> _Exercise prompt_
Here is a listing. Set it down again exactly.
□ □ □ □ □
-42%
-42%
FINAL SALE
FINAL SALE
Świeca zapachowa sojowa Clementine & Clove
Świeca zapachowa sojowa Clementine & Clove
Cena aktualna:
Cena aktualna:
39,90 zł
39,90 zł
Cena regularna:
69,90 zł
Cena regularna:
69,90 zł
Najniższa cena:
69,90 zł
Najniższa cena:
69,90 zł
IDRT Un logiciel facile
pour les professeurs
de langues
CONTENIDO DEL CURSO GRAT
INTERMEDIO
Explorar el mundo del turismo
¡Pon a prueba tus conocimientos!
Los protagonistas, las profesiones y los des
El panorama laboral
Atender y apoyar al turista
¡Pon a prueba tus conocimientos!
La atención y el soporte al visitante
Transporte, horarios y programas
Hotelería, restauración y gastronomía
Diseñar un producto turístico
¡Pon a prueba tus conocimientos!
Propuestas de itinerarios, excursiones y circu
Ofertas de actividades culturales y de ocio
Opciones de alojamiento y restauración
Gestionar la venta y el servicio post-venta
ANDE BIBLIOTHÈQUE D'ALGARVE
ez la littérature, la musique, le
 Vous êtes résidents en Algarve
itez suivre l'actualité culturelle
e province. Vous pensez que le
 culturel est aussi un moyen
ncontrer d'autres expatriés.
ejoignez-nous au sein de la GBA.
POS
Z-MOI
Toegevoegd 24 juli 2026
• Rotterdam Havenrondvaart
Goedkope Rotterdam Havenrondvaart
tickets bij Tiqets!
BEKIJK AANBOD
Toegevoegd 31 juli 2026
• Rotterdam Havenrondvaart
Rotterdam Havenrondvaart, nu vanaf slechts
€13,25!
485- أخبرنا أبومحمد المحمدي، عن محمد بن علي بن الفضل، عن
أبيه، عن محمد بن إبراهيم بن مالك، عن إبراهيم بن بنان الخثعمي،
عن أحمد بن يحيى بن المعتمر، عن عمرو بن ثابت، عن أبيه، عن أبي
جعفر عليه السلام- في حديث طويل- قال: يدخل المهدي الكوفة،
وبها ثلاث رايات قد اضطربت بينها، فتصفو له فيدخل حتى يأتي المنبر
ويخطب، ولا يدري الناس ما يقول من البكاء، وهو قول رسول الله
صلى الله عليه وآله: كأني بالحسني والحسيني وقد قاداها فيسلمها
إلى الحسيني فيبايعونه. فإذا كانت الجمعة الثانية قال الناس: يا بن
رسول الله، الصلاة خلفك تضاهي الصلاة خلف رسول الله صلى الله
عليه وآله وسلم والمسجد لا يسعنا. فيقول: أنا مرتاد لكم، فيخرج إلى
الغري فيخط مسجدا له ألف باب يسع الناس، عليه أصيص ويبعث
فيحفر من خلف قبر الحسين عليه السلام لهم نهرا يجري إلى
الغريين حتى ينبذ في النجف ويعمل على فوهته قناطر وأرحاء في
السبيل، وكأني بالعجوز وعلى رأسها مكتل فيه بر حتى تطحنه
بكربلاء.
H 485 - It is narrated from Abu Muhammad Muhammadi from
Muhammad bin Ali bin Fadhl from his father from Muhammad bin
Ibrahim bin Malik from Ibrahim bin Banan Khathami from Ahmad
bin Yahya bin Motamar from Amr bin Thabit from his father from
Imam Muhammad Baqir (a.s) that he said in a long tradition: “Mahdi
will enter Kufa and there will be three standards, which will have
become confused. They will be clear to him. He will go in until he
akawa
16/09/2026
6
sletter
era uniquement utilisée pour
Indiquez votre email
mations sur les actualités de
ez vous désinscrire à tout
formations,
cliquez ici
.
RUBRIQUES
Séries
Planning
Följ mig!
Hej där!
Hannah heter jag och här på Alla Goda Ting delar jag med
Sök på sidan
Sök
□ □ □ □ □
> _Output for this task_
-42%
-42%
FINAL SALE
FINAL SALE
Świeca zapachowa sojowa Clementine & Clove
Świeca zapachowa sojowa Clementine & Clove
Cena aktualna:
Cena aktualna:
39,90 zł
39,90 zł
Cena regularna:
69,90 zł
Cena regularna:
69,90 zł
Najniższa cena:
69,90 zł
Najniższa cena:
69,90 zł
IDRT Un logiciel facile
pour les professeurs
de langues
CONTENIDO DEL CURSO GRAT
INTERMEDIO
Explorar el mundo del turismo
¡Pon a prueba tus conocimientos!
Los protagonistas, las profesiones y los des
El panorama laboral
Atender y apoyar al turista
¡Pon a prueba tus conocimientos!
La atención y el soporte al visitante
Transporte, horarios y programas
Hotelería, restauración y gastronomía
Diseñar un producto turístico
¡Pon a prueba tus conocimientos!
Propuestas de itinerarios, excursiones y circu
Ofertas de actividades culturales y de ocio
Opciones de alojamiento y restauración
Gestionar la venta y el servicio post-venta
ANDE BIBLIOTHÈQUE D'ALGARVE
ez la littérature, la musique, le
 Vous êtes résidents en Algarve
itez suivre l'actualité culturelle
e province. Vous pensez que le
 culturel est aussi un moyen
ncontrer d'autres expatriés.
ejoignez-nous au sein de la GBA.
POS
Z-MOI
Toegevoegd 24 juli 2026
• Rotterdam Havenrondvaart
Goedkope Rotterdam Havenrondvaart
tickets bij Tiqets!
BEKIJK AANBOD
Toegevoegd 31 juli 2026
• Rotterdam Havenrondvaart
Rotterdam Havenrondvaart, nu vanaf slechts
€13,25!
485- أخبرنا أبومحمد المحمدي، عن محمد بن علي بن الفضل، عن
أبيه، عن محمد بن إبراهيم بن مالك، عن إبراهيم بن بنان الخثعمي،
عن أحمد بن يحيى بن المعتمر، عن عمرو بن ثابت، عن أبيه، عن أبي
جعفر عليه السلام- في حديث طويل- قال: يدخل المهدي الكوفة،
وبها ثلاث رايات قد اضطربت بينها، فتصفو له فيدخل حتى يأتي المنبر
ويخطب، ولا يدري الناس ما يقول من البكاء، وهو قول رسول الله
صلى الله عليه وآله: كأني بالحسني والحسيني وقد قاداها فيسلمها
إلى الحسيني فيبايعونه. فإذا كانت الجمعة الثانية قال الناس: يا بن
رسول الله، الصلاة خلفك تضاهي الصلاة خلف رسول الله صلى الله
عليه وآله وسلم والمسجد لا يسعنا. فيقول: أنا مرتاد لكم، فيخرج إلى
الغري فيخط مسجدا له ألف باب يسع الناس، عليه أصيص ويبعث
فيحفر من خلف قبر الحسين عليه السلام لهم نهرا يجري إلى
الغريين حتى ينبذ في النجف ويعمل على فوهته قناطر وأرحاء في
السبيل، وكأني بالعجوز وعلى رأسها مكتل فيه بر حتى تطحنه
بكربلاء.
H 485 - It is narrated from Abu Muhammad Muhammadi from
Muhammad bin Ali bin Fadhl from his father from Muhammad bin
Ibrahim bin Malik from Ibrahim bin Banan Khathami from Ahmad
bin Yahya bin Motamar from Amr bin Thabit from his father from
Imam Muhammad Baqir (a.s) that he said in a long tradition: “Mahdi
will enter Kufa and there will be three standards, which will have
become confused. They will be clear to him. He will go in until he
akawa
16/09/2026
6
sletter
era uniquement utilisée pour
Indiquez votre email
mations sur les actualités de
ez vous désinscrire à tout
formations,
cliquez ici
.
RUBRIQUES
Séries
Planning
Följ mig!
Hej där!
Hannah heter jag och här på Alla Goda Ting delar jag med
Sök på sidan
Sök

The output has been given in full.